Use Case: Amazon Sagemaker AI Proof of Concept and Pilot

Business Challenge

A leading healthcare emergency consultation service providing systems to acute care hospitals was struggling with data integrity issues in their patient transfer processes. The organization manages nearly 2 million acute care patients annually across over 100 hospitals, generating tens of millions of HL7 messages.

Their mission-critical operations depend on real-time bed availability tracking, but they faced significant challenges with data quality. False data transactions occurred due to unsupported special business workflows at various hospitals.

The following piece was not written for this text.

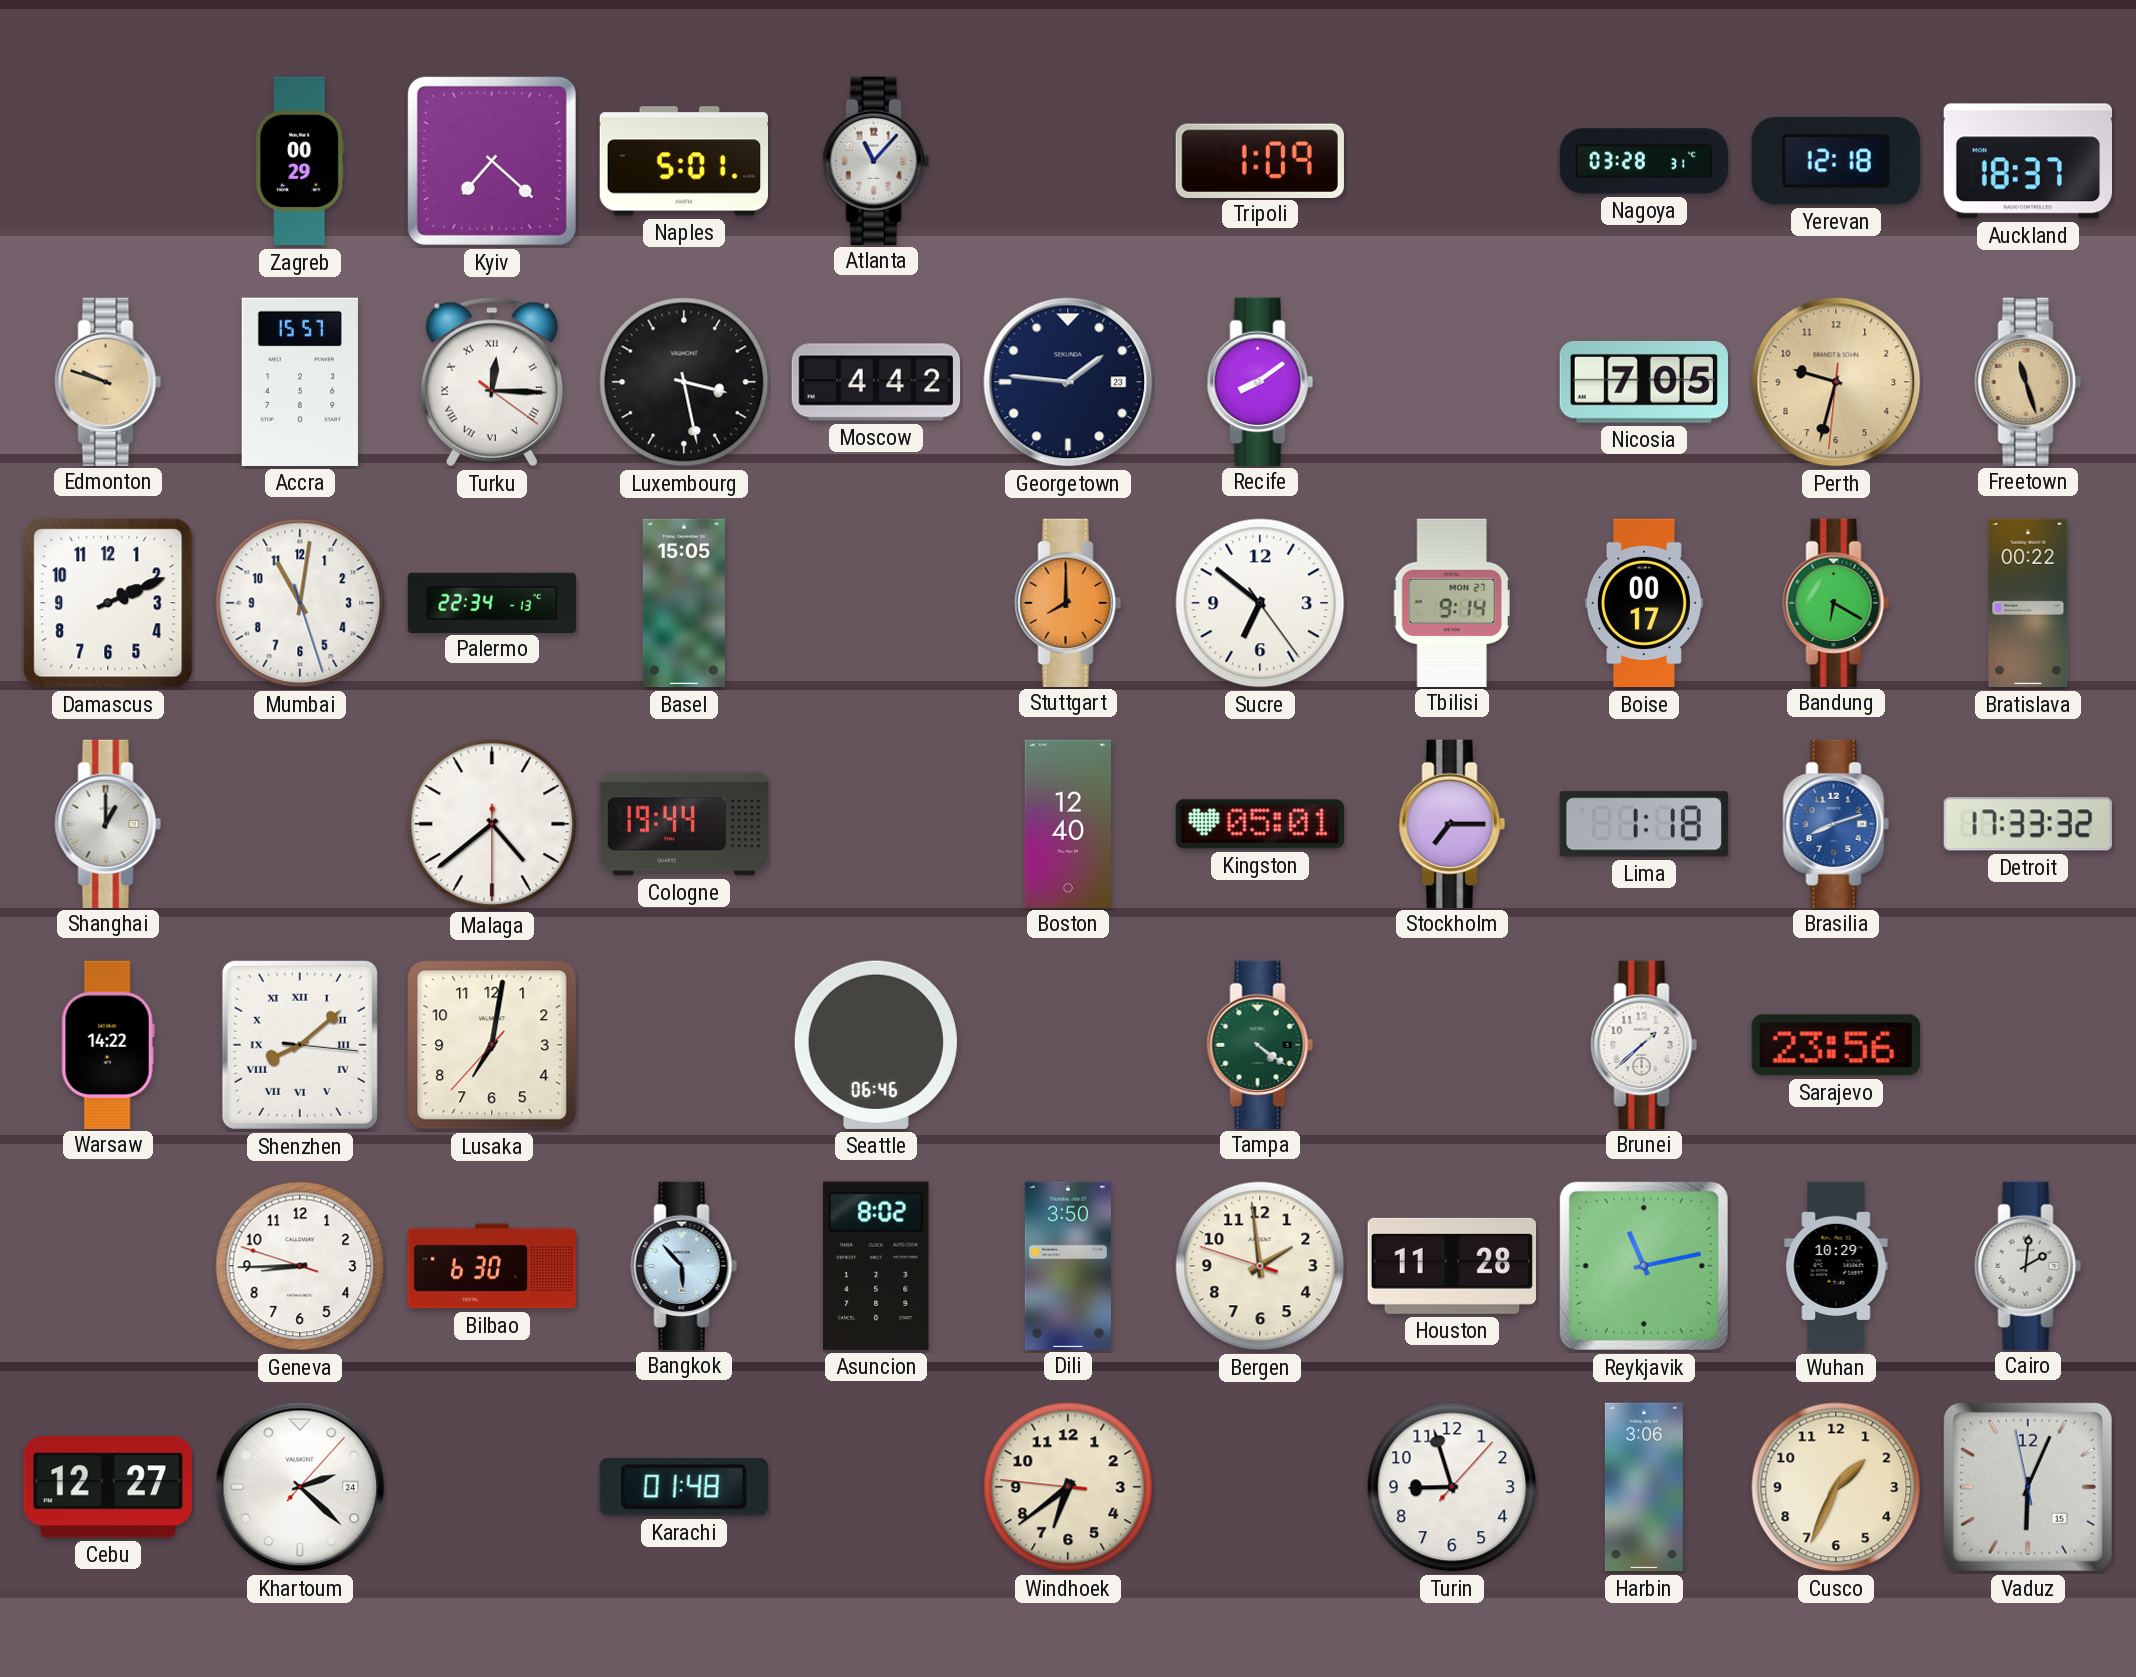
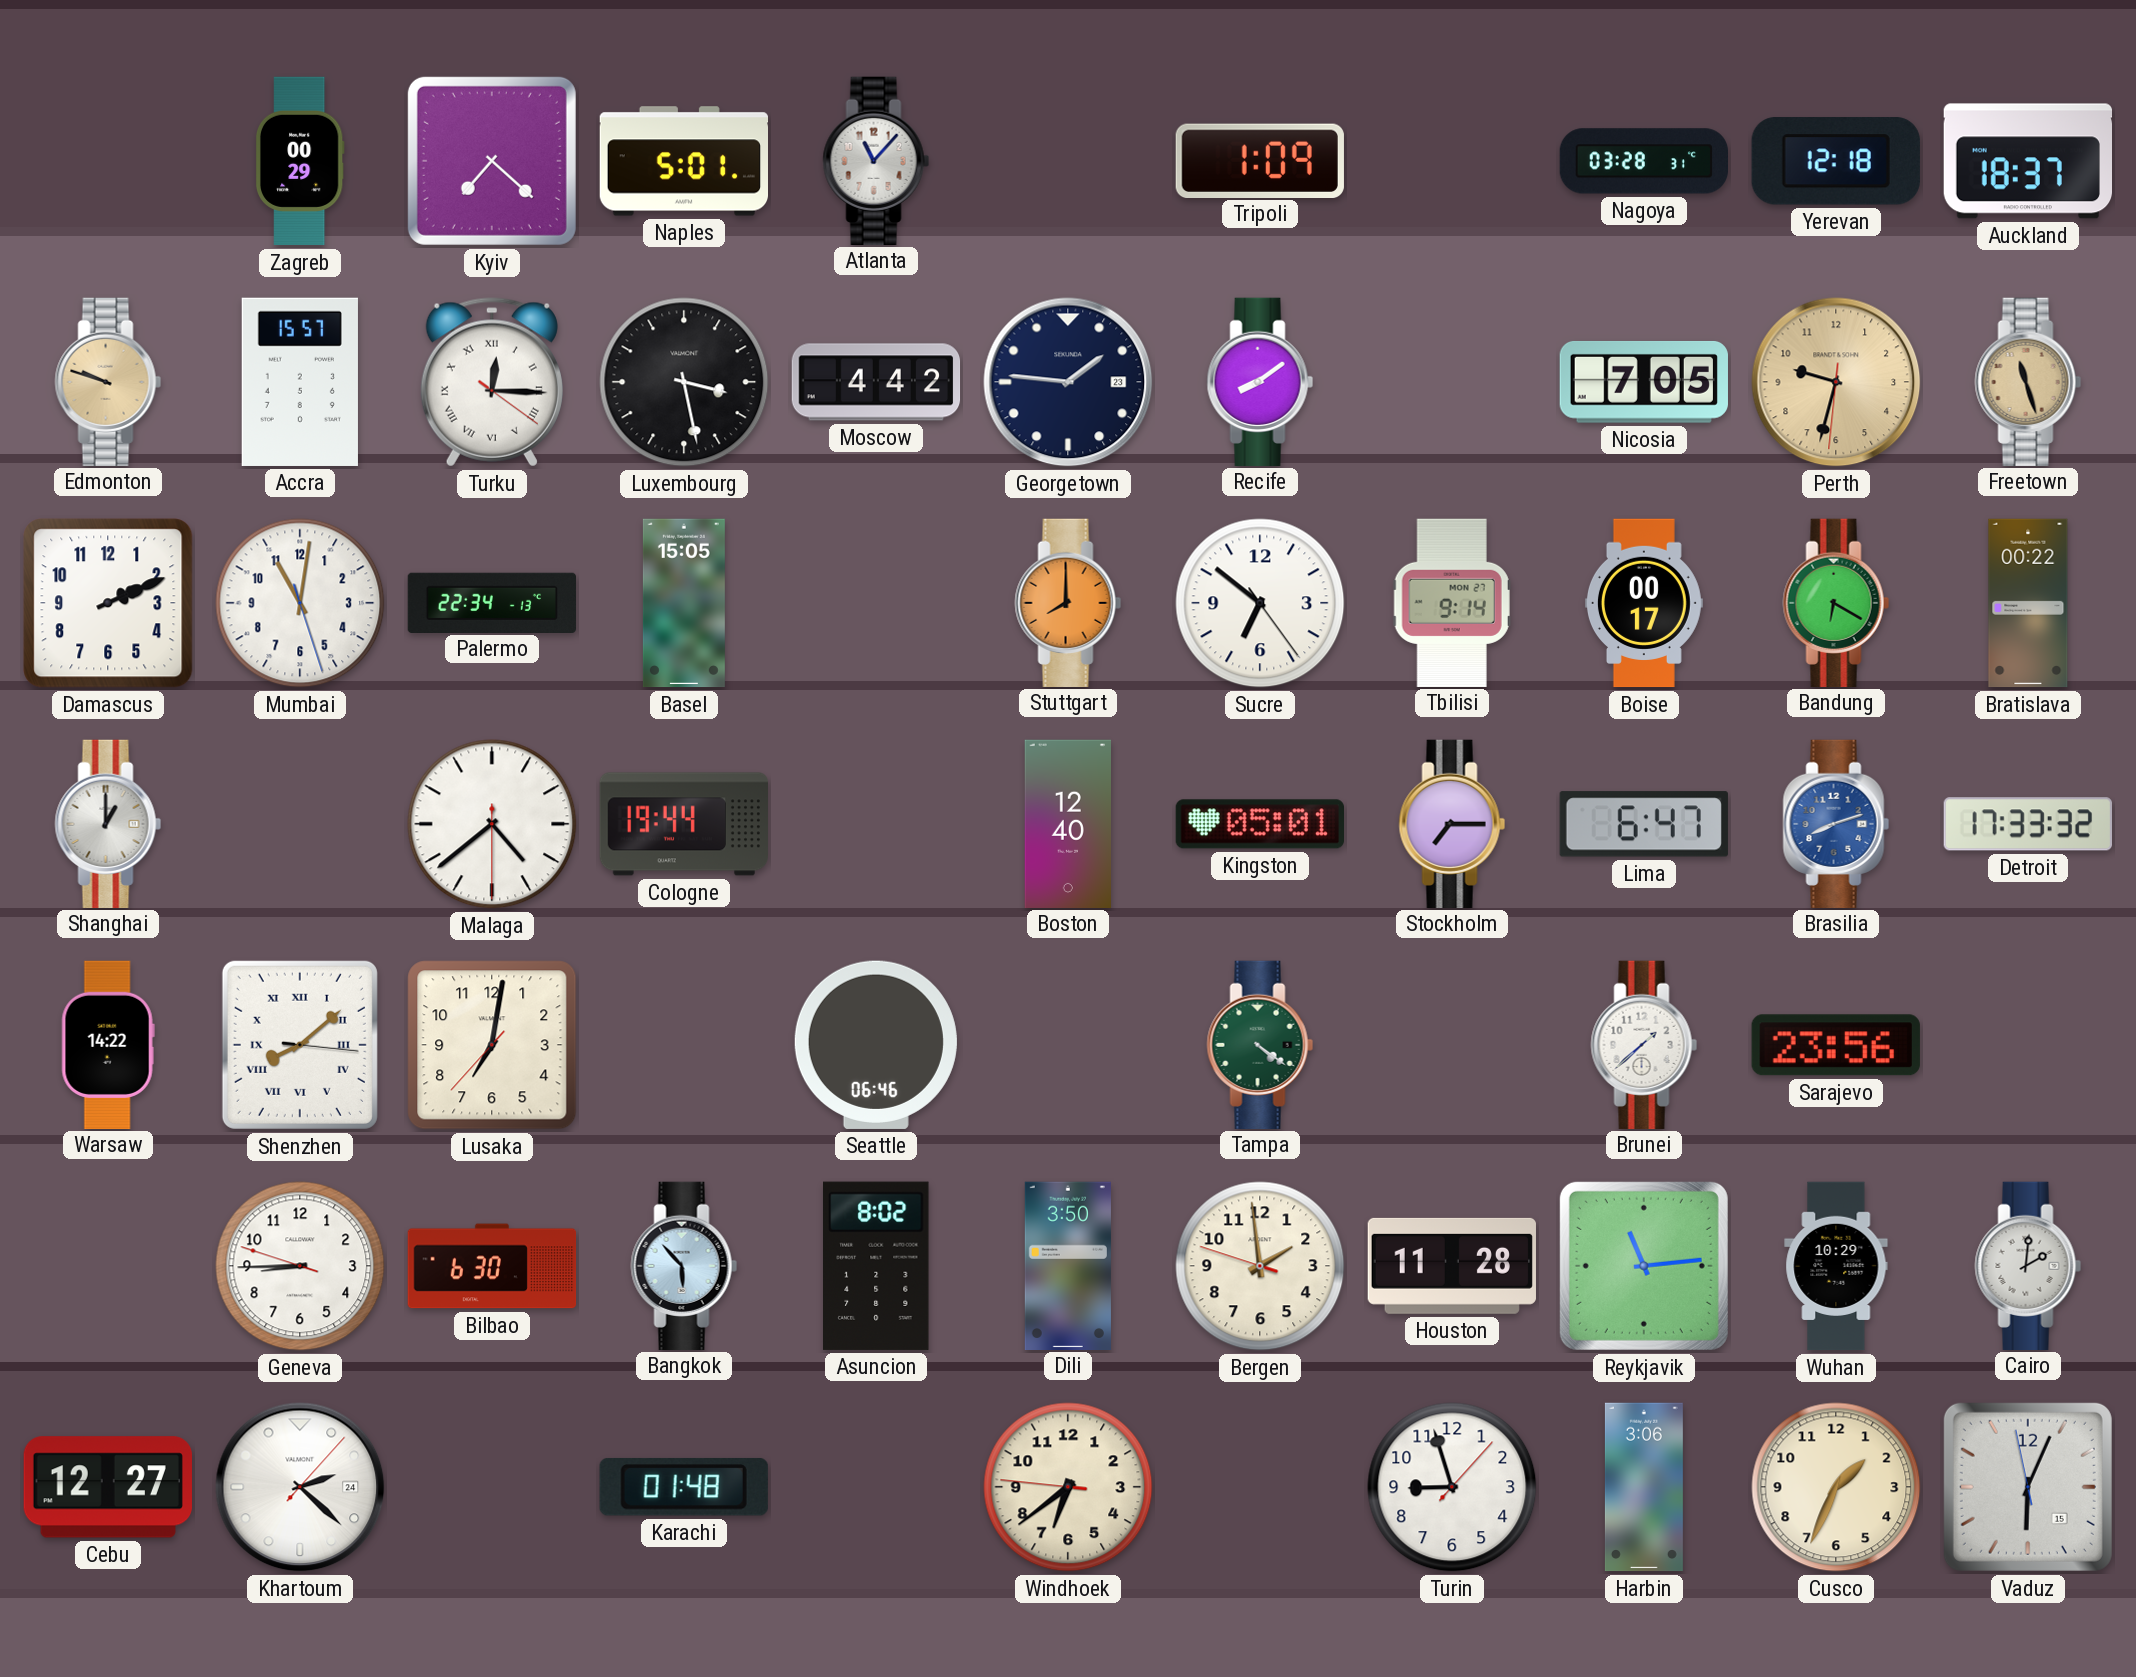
Lima: 1:18 -> 6:47
Reykjavik: 11:13 -> 11:14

For example, when the HL7 ADT A02 message (typically used for patient transfers) was used to temporarily move ICU patients to operating rooms, patients were falsely registered as discharged from the ICU. Additionally, limited data field automation resulted from compatibility issues across different hospital EMR systems like Meditech, Epic, and Cerner, each with distinct data attributes and formats. This diversity prevented certain data fields from being directly mapped within hospital systems, necessitating continued manual data entry and increasing the risk of errors.
 

Datavail’s Solution

We developed a comprehensive AI solution to address these challenges, implementing a phased approach to ensure successful integration. We began with a feasibility assessment and POC design, creating an analysis document that outlined all feasible solutions and estimates.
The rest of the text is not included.